◆ **Data section**:
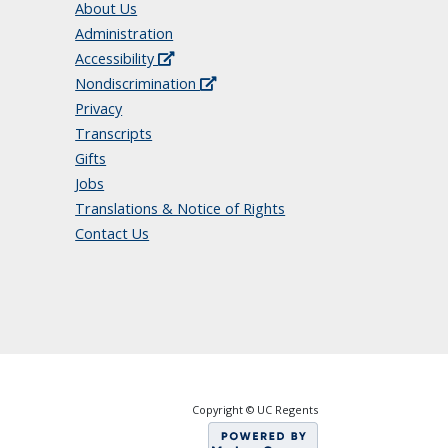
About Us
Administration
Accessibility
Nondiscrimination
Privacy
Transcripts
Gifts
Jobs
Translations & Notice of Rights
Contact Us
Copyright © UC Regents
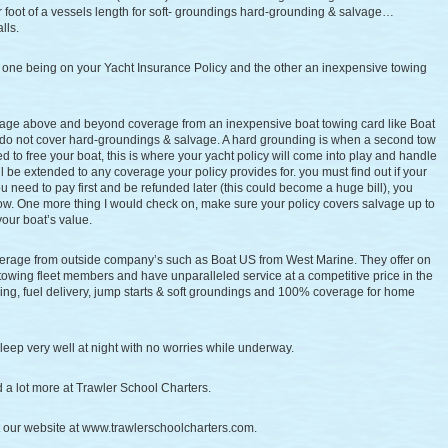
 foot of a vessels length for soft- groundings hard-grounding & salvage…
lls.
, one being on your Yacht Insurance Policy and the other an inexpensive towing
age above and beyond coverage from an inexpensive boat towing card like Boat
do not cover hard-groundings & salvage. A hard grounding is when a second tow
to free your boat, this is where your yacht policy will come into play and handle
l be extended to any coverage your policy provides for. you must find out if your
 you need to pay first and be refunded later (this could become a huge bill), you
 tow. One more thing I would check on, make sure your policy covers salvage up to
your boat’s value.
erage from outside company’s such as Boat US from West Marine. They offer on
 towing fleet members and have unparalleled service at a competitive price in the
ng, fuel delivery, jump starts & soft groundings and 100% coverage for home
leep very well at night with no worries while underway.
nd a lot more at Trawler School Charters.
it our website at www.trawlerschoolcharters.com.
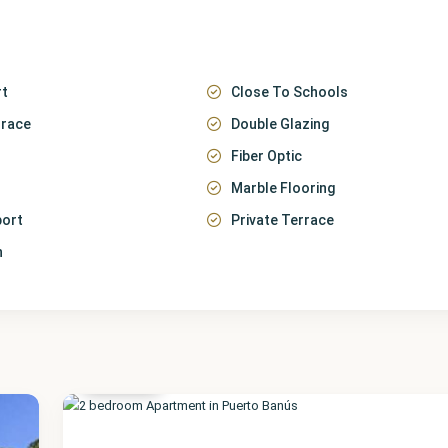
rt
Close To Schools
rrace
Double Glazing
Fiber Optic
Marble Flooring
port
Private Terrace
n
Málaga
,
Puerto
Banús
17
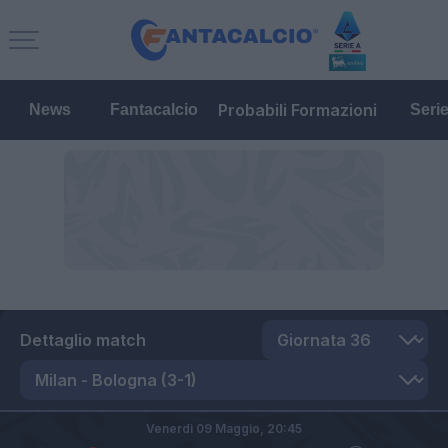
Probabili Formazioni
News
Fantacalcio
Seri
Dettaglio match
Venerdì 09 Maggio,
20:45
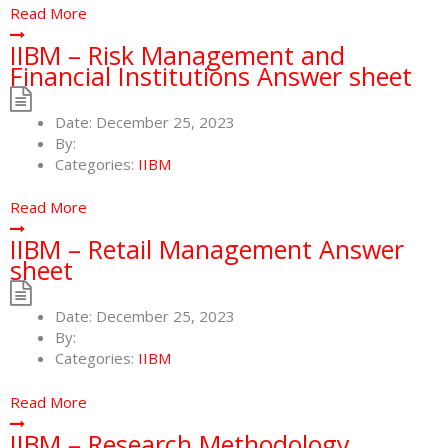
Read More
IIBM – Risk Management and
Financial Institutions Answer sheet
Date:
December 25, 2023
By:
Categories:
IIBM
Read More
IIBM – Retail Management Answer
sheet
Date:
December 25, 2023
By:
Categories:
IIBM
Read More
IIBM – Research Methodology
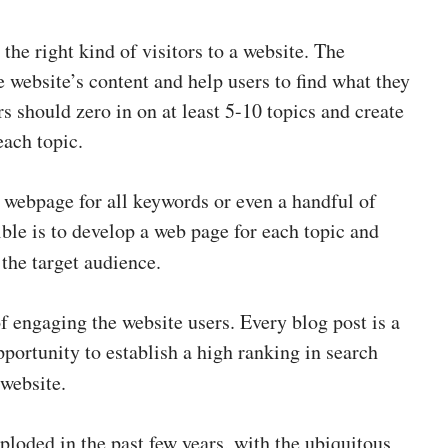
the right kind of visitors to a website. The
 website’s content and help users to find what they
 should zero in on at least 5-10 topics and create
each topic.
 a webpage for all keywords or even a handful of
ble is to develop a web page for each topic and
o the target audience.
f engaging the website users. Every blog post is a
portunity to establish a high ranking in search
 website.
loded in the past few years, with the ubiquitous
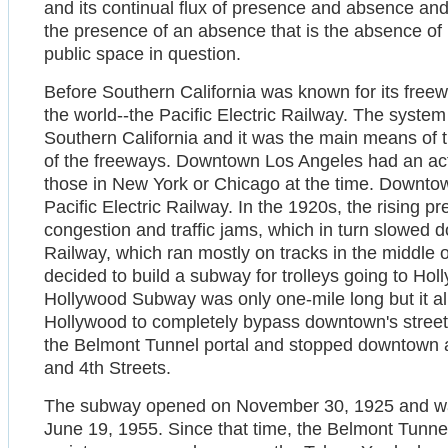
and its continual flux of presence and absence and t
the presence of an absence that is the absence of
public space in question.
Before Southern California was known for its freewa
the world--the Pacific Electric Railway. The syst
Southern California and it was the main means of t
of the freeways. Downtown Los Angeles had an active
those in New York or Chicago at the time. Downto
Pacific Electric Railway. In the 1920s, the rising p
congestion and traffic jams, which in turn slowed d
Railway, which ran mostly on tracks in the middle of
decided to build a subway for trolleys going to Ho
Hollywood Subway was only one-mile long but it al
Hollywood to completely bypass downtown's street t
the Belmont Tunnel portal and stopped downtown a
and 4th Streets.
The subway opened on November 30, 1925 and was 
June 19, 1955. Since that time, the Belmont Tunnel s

◆ **To do**:
The pictures stay out; please reproduce everything else in the entries exactly.

◆ **Task answer**:
About Us
Administration
Accessibility
Nondiscrimination
Privacy
Transcripts
Gifts
Jobs
Translations & Notice of Rights
Contact Us
Copyright © UC Regents
 foot of a vessels length for soft- groundings hard-grounding & salvage…
lls.
, one being on your Yacht Insurance Policy and the other an inexpensive towing
age above and beyond coverage from an inexpensive boat towing card like Boat
do not cover hard-groundings & salvage. A hard grounding is when a second tow
to free your boat, this is where your yacht policy will come into play and handle
l be extended to any coverage your policy provides for. you must find out if your
 you need to pay first and be refunded later (this could become a huge bill), you
 tow. One more thing I would check on, make sure your policy covers salvage up to
your boat’s value.
erage from outside company’s such as Boat US from West Marine. They offer on
 towing fleet members and have unparalleled service at a competitive price in the
ng, fuel delivery, jump starts & soft groundings and 100% coverage for home
leep very well at night with no worries while underway.
nd a lot more at Trawler School Charters.
it our website at www.trawlerschoolcharters.com.
rt
Close To Schools
rrace
Double Glazing
Fiber Optic
Marble Flooring
port
Private Terrace
n
Málaga
,
Puerto
Banús
17
Probabili Formazioni
News
Fantacalcio
Seri
Dettaglio match
Venerdì 09 Maggio,
20:45
Read More
IIBM – Risk Management and
Financial Institutions Answer sheet
Date:
December 25, 2023
By:
Categories:
IIBM
Read More
IIBM – Retail Management Answer
sheet
Date:
December 25, 2023
By:
Categories:
IIBM
Read More
IIBM – Research Methodology
the right kind of visitors to a website. The
 website’s content and help users to find what they
 should zero in on at least 5-10 topics and create
each topic.
 a webpage for all keywords or even a handful of
ble is to develop a web page for each topic and
o the target audience.
f engaging the website users. Every blog post is a
portunity to establish a high ranking in search
 website.
loded in the past few years, with the ubiquitous
and its continual flux of presence and absence and t
the presence of an absence that is the absence of
public space in question.
Before Southern California was known for its freewa
the world--the Pacific Electric Railway. The syst
Southern California and it was the main means of t
of the freeways. Downtown Los Angeles had an active
those in New York or Chicago at the time. Downto
Pacific Electric Railway. In the 1920s, the rising p
congestion and traffic jams, which in turn slowed d
Railway, which ran mostly on tracks in the middle of
decided to build a subway for trolleys going to Ho
Hollywood Subway was only one-mile long but it al
Hollywood to completely bypass downtown's street t
the Belmont Tunnel portal and stopped downtown a
and 4th Streets.
The subway opened on November 30, 1925 and was 
June 19, 1955. Since that time, the Belmont Tunnel s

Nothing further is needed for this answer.